● Work to complete
No pictures in the copy. Write out the listing below exactly.

● Stored data
───
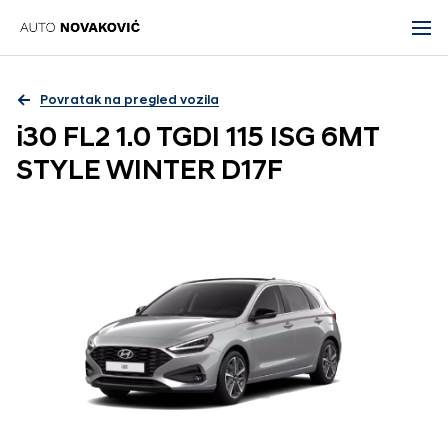
Povratak na pregled vozila
i30 FL2 1.0 TGDI 115 ISG 6MT
STYLE WINTER D17F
───
● Written solution
Povratak na pregled vozila
i30 FL2 1.0 TGDI 115 ISG 6MT
STYLE WINTER D17F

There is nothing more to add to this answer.